Businesses fail the business test

There is one test for a business and one test only. Do you provide what your customers want in such a way that you can make a profit from it? That, in a nutshell is business.

Yet, many businesses – even substantial ones who you think ought to know better – fail this test. Either they are not making a profit. Derrrr…! Or they are not providing what their customers really want.

You can see examples of this all around you. Tesco is struggling to find out what its customers really want. Google thought it knew that customers would want its “Glass” product, but they’ve canned that project because, frankly, other than for some geeks it was a non-starter. Meanwhile, Sony and Qantas, for instance, have reported sizeable financial losses. Don’t they know that being in business means making a profit? Goodness me…!

At the smaller end of the business arena you find one-person-bands struggling to survive. Indeed, most start-ups are closed down within three years. There is a never-ending cycle of new businesses starting up, failing, to be replaced by new businesses, that then fail and so on.
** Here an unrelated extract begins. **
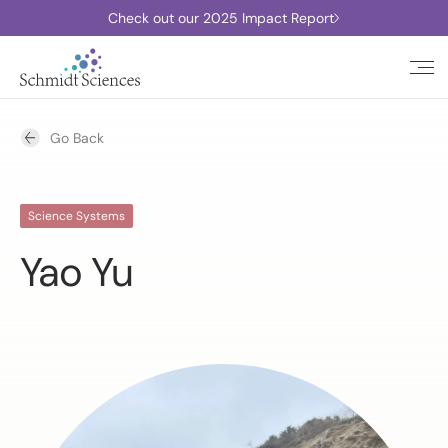
Check out our 2025 Impact Report
Go Back
Science Systems
Yao Yu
Many small businesses are built out of a passion for an idea or enjoyment of an activity. Great cooks, for instance, start a catering business and spend hours creating recipes because that is what they love. But the greatest catering businesses spend more of their time on the boring business stuff, like finance and marketing – the kind of things great cooks are not interested in and hence their business fails.

Now, new research shows why this kind of thing is happening. According to a study of 500 businesses, only around a quarter of them have marketing which is focused on the customer. An amazing one-third of the companies in the study have marketing which is entirely – yes completely – self-focused.

Chart showing marketing focus

The fact of the matter is, you cannot possible hope to pass the business test unless you focus on your customers. Having marketing that is either partially or completely focused on yourself is off-putting to your potential buyers. All you are doing is showing them that you like yourself more than you like them. Demonstrating likeability of your customers is a key component in the “CLICK” system of gaining online business.

The example of Tesco is clear. Thirty years ago, Tesco was an “also-ran” in the supermarket business, dwarfed by the giants of its time such as Sainsbury’s. Ten years later, Tesco became the biggest supermarket in the UK after several years of focusing on what customers wanted instead of worrying about the competition. Until five years or so ago, Tesco relentlessly focused on the customer, taking the company to dizzying heights which could not have been predicted all those years ago when it was a comparative minnow. But what has happened with Tesco in recent years? It seems to have focused less on what customers want and more on other aspects of business. It has become inward looking. The new CEO wrote to staff when he took over the job saying that he was intent on restoring the company’s focus on customers.

It really is very simple to run a successful business. Provide what your customers want at a price that makes you a profit. But the key words there are “what your customers want”. This new research suggests that the bulk of businesses still have to learn that simple notion.